**Assignment:** Across the records, how many lines contain "master"? Answer with the number alone.

= = = =

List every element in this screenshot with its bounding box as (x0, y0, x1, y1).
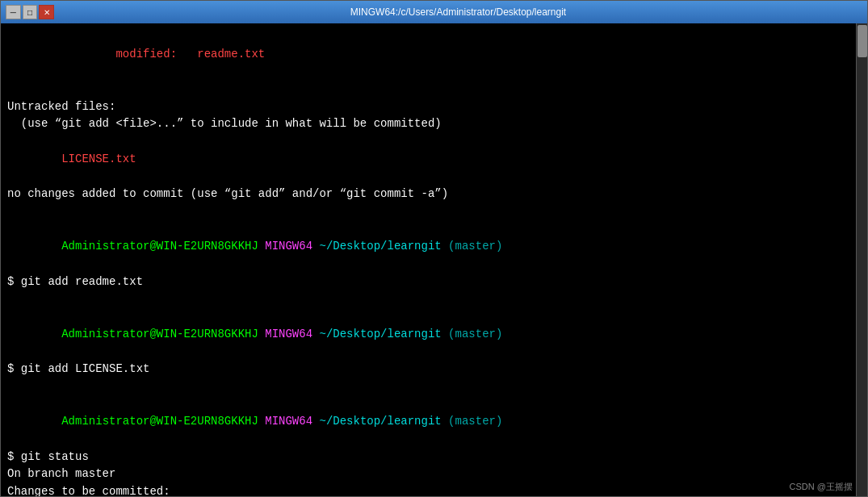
line-changes-committed: Changes to be committed: (7, 483, 848, 496)
prompt-dir-2: ~/Desktop/learngit (319, 328, 441, 340)
modified-label: modified: readme.txt (61, 48, 265, 61)
cmd-1: $ git add readme.txt (7, 274, 848, 291)
prompt-3: Administrator@WIN-E2URN8GKKHJ MINGW64 ~/… (7, 395, 848, 448)
prompt-dir-1: ~/Desktop/learngit (319, 240, 441, 253)
prompt-user-2: Administrator@WIN-E2URN8GKKHJ (61, 328, 258, 340)
window-title: MINGW64:/c/Users/Administrator/Desktop/l… (103, 6, 814, 18)
prompt-branch-1: (master) (442, 240, 503, 253)
line-blank-6 (7, 378, 848, 396)
line-blank-5 (7, 290, 848, 308)
close-button[interactable]: ✕ (39, 5, 54, 19)
prompt-user-1: Administrator@WIN-E2URN8GKKHJ (61, 240, 258, 253)
prompt-branch-3: (master) (442, 415, 503, 428)
restore-button[interactable]: □ (23, 5, 38, 19)
scrollbar[interactable] (856, 23, 867, 496)
line-untracked: Untracked files: (7, 98, 848, 116)
prompt-user-3: Administrator@WIN-E2URN8GKKHJ (61, 415, 258, 428)
line-blank-2 (7, 133, 848, 151)
watermark: CSDN @王摇摆 (790, 481, 853, 493)
terminal-content: modified: readme.txt Untracked files: (u… (7, 28, 861, 496)
cmd-3: $ git status (7, 449, 848, 466)
prompt-2: Administrator@WIN-E2URN8GKKHJ MINGW64 ~/… (7, 308, 848, 361)
scrollbar-thumb[interactable] (858, 25, 867, 57)
line-modified-1: modified: readme.txt (7, 28, 848, 81)
terminal: modified: readme.txt Untracked files: (u… (1, 23, 867, 496)
prompt-branch-2: (master) (442, 328, 503, 340)
line-blank-3 (7, 169, 848, 186)
line-license-untracked: LICENSE.txt (7, 151, 848, 169)
line-branch: On branch master (7, 466, 848, 483)
line-blank-4 (7, 203, 848, 221)
prompt-mingw-2: MINGW64 (258, 328, 320, 340)
window: ─ □ ✕ MINGW64:/c/Users/Administrator/Des… (0, 0, 868, 497)
line-no-changes: no changes added to commit (use “git add… (7, 186, 848, 203)
prompt-1: Administrator@WIN-E2URN8GKKHJ MINGW64 ~/… (7, 221, 848, 274)
prompt-mingw-3: MINGW64 (258, 415, 320, 428)
titlebar: ─ □ ✕ MINGW64:/c/Users/Administrator/Des… (1, 1, 867, 23)
prompt-dir-3: ~/Desktop/learngit (319, 415, 441, 428)
cmd-2: $ git add LICENSE.txt (7, 361, 848, 378)
minimize-button[interactable]: ─ (6, 5, 21, 19)
line-untracked-hint: (use “git add <file>...” to include in w… (7, 115, 848, 133)
line-blank-1 (7, 81, 848, 98)
prompt-mingw-1: MINGW64 (258, 240, 320, 253)
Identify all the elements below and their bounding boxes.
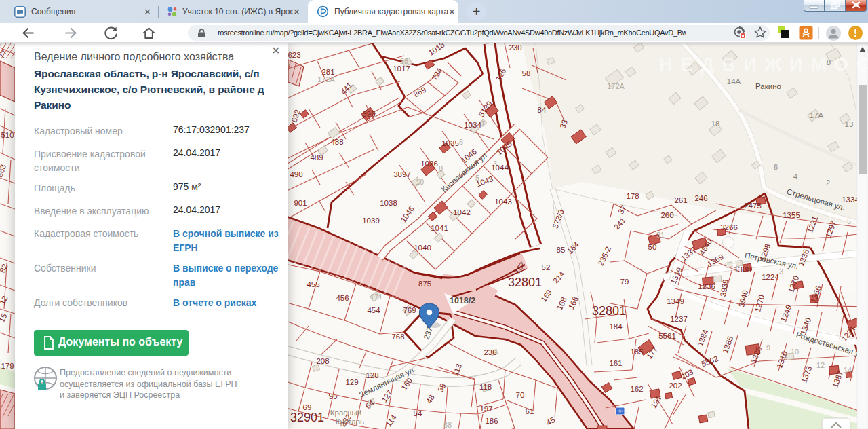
svg-text:186: 186: [485, 417, 498, 425]
svg-text:Ракино: Ракино: [755, 82, 781, 90]
svg-text:1355: 1355: [783, 211, 800, 219]
svg-text:70: 70: [516, 391, 525, 399]
svg-text:1236: 1236: [698, 282, 715, 291]
svg-text:85: 85: [557, 246, 566, 254]
svg-text:172A: 172A: [317, 75, 335, 83]
svg-text:32801: 32801: [508, 276, 542, 289]
svg-text:178: 178: [626, 192, 639, 200]
svg-text:52: 52: [542, 263, 551, 272]
svg-text:28: 28: [400, 57, 408, 65]
svg-text:31: 31: [656, 231, 665, 239]
svg-text:95: 95: [329, 392, 338, 400]
svg-text:14А: 14А: [727, 77, 741, 86]
svg-text:5: 5: [847, 217, 851, 225]
svg-text:1334: 1334: [842, 195, 859, 204]
svg-text:202: 202: [669, 381, 682, 390]
svg-text:875: 875: [418, 280, 431, 288]
svg-text:1034: 1034: [464, 121, 481, 129]
svg-text:50: 50: [648, 243, 657, 251]
svg-text:623: 623: [288, 51, 300, 59]
svg-text:161: 161: [609, 359, 622, 367]
svg-text:1036: 1036: [420, 160, 438, 168]
svg-text:179: 179: [1, 362, 14, 370]
svg-text:1039: 1039: [362, 217, 380, 225]
svg-text:10: 10: [416, 178, 424, 186]
svg-text:172А: 172А: [607, 82, 625, 90]
svg-text:456: 456: [336, 294, 349, 302]
svg-text:396: 396: [362, 110, 375, 118]
svg-text:3: 3: [779, 267, 783, 276]
svg-text:1018/2: 1018/2: [450, 296, 475, 305]
svg-text:5: 5: [475, 174, 479, 182]
svg-text:1: 1: [481, 119, 485, 128]
svg-text:8: 8: [439, 164, 443, 172]
svg-text:3897: 3897: [393, 170, 411, 179]
svg-text:197: 197: [479, 405, 492, 413]
svg-text:Красный: Красный: [330, 409, 361, 417]
svg-text:510: 510: [1, 131, 14, 139]
svg-text:2: 2: [826, 179, 830, 187]
svg-text:13: 13: [845, 120, 854, 128]
svg-text:489: 489: [310, 153, 323, 162]
svg-text:32801: 32801: [592, 304, 626, 318]
svg-text:454: 454: [367, 306, 380, 314]
svg-text:1224: 1224: [762, 273, 779, 281]
svg-text:901: 901: [294, 199, 307, 207]
svg-text:162: 162: [630, 385, 643, 393]
svg-text:1044: 1044: [491, 164, 509, 172]
svg-text:12: 12: [816, 361, 825, 369]
svg-text:14: 14: [844, 366, 852, 374]
svg-text:118: 118: [479, 383, 492, 391]
svg-text:171: 171: [370, 293, 382, 301]
svg-text:18: 18: [711, 119, 720, 128]
svg-text:1038: 1038: [380, 199, 397, 207]
svg-text:6: 6: [774, 163, 778, 171]
svg-text:490: 490: [290, 170, 302, 179]
svg-text:79: 79: [620, 278, 629, 286]
svg-text:1043: 1043: [494, 198, 512, 206]
svg-text:1338: 1338: [734, 265, 751, 274]
svg-text:1042: 1042: [453, 208, 471, 217]
svg-text:4: 4: [793, 172, 798, 181]
svg-text:1237: 1237: [670, 315, 688, 323]
svg-text:3266: 3266: [720, 223, 738, 231]
svg-text:1041: 1041: [431, 224, 448, 232]
svg-text:128: 128: [366, 371, 378, 379]
svg-text:10: 10: [791, 348, 799, 356]
svg-text:84: 84: [538, 106, 547, 114]
svg-text:261: 261: [674, 196, 687, 204]
svg-text:1017: 1017: [393, 64, 410, 73]
svg-text:Кустарь: Кустарь: [336, 417, 364, 426]
svg-text:6: 6: [459, 138, 463, 146]
svg-text:129: 129: [345, 378, 358, 386]
svg-text:58: 58: [522, 69, 531, 77]
svg-text:54: 54: [414, 409, 422, 417]
svg-text:1040: 1040: [414, 244, 431, 252]
svg-text:61: 61: [526, 407, 534, 415]
svg-text:17А: 17А: [810, 111, 824, 119]
svg-text:9: 9: [766, 343, 770, 352]
svg-text:185: 185: [630, 348, 643, 356]
svg-text:184: 184: [609, 322, 623, 331]
svg-text:32901: 32901: [290, 411, 324, 424]
svg-text:488: 488: [330, 138, 343, 146]
svg-text:1349: 1349: [667, 297, 684, 305]
svg-text:2475: 2475: [744, 202, 762, 210]
svg-text:768: 768: [391, 333, 404, 341]
svg-text:246: 246: [694, 194, 707, 202]
svg-text:260: 260: [660, 211, 673, 219]
svg-text:236: 236: [484, 348, 496, 356]
svg-text:68: 68: [443, 421, 452, 429]
svg-text:769: 769: [403, 306, 416, 314]
svg-text:1035: 1035: [441, 139, 459, 147]
svg-text:455: 455: [307, 280, 319, 288]
svg-text:5561: 5561: [658, 332, 676, 340]
svg-text:208: 208: [316, 357, 329, 365]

= = = =

**Solution for this task:** 4